Prices of equities, and other riskier assets - such as corporate bonds, hedge funds, private equity, real estate, and commodities - should rise as a result. Safer investments, such as government bonds and the US dollar, should fall. That is the conventional wisdom. But exactly what impact these funds - some of which are very secretively managed - will have on markets remains largely conjecture.

"The full impact on financial markets will manifest itself over multiple years," says Ramin Toloui, emerging markets portfolio manager at Pimco, one of the world's largest fixed-income managers.

What is clear is that markets are increasingly sensitive to the activities of the funds, closely watching decisions such as those last week by China Development Bank and Singapore's Temasek to take stakes in Barclays, the UK bank. What is also clear is they want to increase their returns.

While countries with large foreign exchange reserves invested in bonds are unlikely to want to risk hurting the value of their holdings through heavy sales, a greater proportion of new reserve accumulation is likely to flow into non-bond assets, causing bond prices to fall and yields to rise over time.

"As these investors diversify into credit products, equities and other alternative investments, this would tend to put downward pressure on these types of risk premiums relative to where they otherwise would be," says Mr Toloui.

As a result of a shifting pattern of demand away from relatively safe assets such as bonds, Morgan Stanley estimates that bond yields will gradually rise by 30-40 basis points during the next 10 years. The equity risk premium - the excess return over the risk-free rate that compensates investors for taking on the higher risk of equities - could fall by 80-110 basis points.

Nicholas Brooks, senior economist at Henderson Global Investors, says of China's plans to create a State Investment Corporation that, if a primary goal of its asset allocators is to reduce the share of US Treasury bond holdings, yields on those should rise. If the SIC were to invest along the lines of Singapore's GIC (assuming bond allocation is 25 per cent and 60 per cent of this is in US bonds) and reserves rose at the same pace as in 2006, net new annual buying of government debt would drop from Dollars 89bn to about Dollars 56bn, he says.

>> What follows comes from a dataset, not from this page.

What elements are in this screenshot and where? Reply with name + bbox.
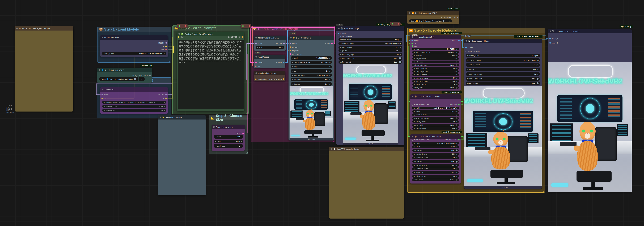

In the absence of any big change in US government net debt issuance, this would imply around a half-point increase in the yields on US 10-year Treasury bonds. But Mr Brooks adds: "It is not in China's economic, financial or political interests to roil US debt markets or antagonise its smaller neighbours by creating undue upward pressure on their exchange rates and equity markets . . . (so) asset allocation changes will be gradual and timed to minimise their impact on markets."

Indeed, the level of risk tolerance of these funds is only likely to become clear over time. Central banks' asset allocation decisions are made at a "glacial pace", say ING analysts.

Some market watchers add that SWFs might initially shift allocations within the developed markets - for example, buying more US equities instead of US Treasuries.

Yet even in China's short career in foreign equity ownership, one of its most high-profile investments has so far proved disappointing. The Dollars 3bn stake it took this year in the initial public offering of Blackstone has lost some of its value as shares in the private equity group stand nearly 22 per cent below the offer price.

A shift towards riskier assets does not necessarily spell gloom for bonds. Credit markets, which have been the backbone of many equity market gains this year, are in turmoil. The sharp sell-off of shares last week is meanwhile a reminder that the boom in equity markets will not last forever.

"The rapidly growing savings in emerging markets have to be invested somewhere," says Pimco's Mr Toloui. "By far the more important driver of near-term action in bond markets will be economic factors and concerns about subprime and other credit markets."